Rakyat menyambutnya tanpa pagar-pagar panjang. Tak ada protokoler yang mengusir pedagang kecil. Tak ada perasaan terintimidasi saat ia datang ke gampong. Roky justru hadir sebagai bagian dari masyarakat, bukan bagian dari elit kekuasaan yang merasa lebih tinggi.

Dan ya, jangan lupakan satu hal yang jarang dimiliki pemimpin hari ini: kecintaannya pada olahraga. Roky bukan hanya menyuruh orang lain berolahraga, tapi ia sendiri ikut turun. Dari lapangan bola hingga kegiatan pemuda, ia bukan hanya pengunjung acara, tapi bagian dari semangat itu sendiri. Bukan penonton, tapi pelaku. Karena ia paham, olahraga bukan hanya alat pencitraan, tapi jalan membangun karakter dan daya juang generasi.

Kini, kondisi berubah drastis.
Kita dipimpin oleh mereka yang terlalu sibuk membangun panggung, tapi lupa membangun pondasi. Yang lebih ahli membuat konten daripada membuat kebijakan. Rakyat tidak lagi merasa memiliki pemimpin. Yang ada hanyalah jarak dan layar.

Masalah-masalah mendasar seperti jalan rusak, akses air bersih, gaji honorer yang tersendat, gaji aparat gampong tertahan, ditanggapi bukan dengan kebijakan, tapi dengan klarifikasi estetik.
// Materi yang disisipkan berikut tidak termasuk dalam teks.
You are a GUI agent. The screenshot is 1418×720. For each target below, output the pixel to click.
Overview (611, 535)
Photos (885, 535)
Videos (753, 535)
Setiap kritik dibalas dengan video narasi. Setiap fakta ditutup dengan konferensi pers yang lebih fokus pada penyelamatan nama baik.

Kami tidak butuh itu.
Kami butuh keberpihakan.
Kami butuh kehadiran.
Kami butuh kejujuran.
Kami butuh seorang seperti Roky.

Kami rindu masa ketika rakyat bicara, pemimpin mendengar. Bukan zaman seperti sekarang, di mana rakyat bicara, pemimpin sibuk melihat engagement post terakhirnya.

Kami rindu masa ketika program bukan dimulai dari desain flyer, tapi dari pertemuan dengan rakyat.
Kami rindu masa ketika satu keputusan penting bisa diambil dalam ruang musyawarah, bukan dalam ruang editing video.

Karena kami percaya, kekuasaan yang baik tidak butuh kamera. Ia cukup hidup dalam kerja.
Dan Roky, dengan segala kekurangannya sebagai manusia biasa, telah membuktikan satu hal sederhana:
menjadi pemimpin itu bukan soal tampil, tapi soal bertanggung jawab.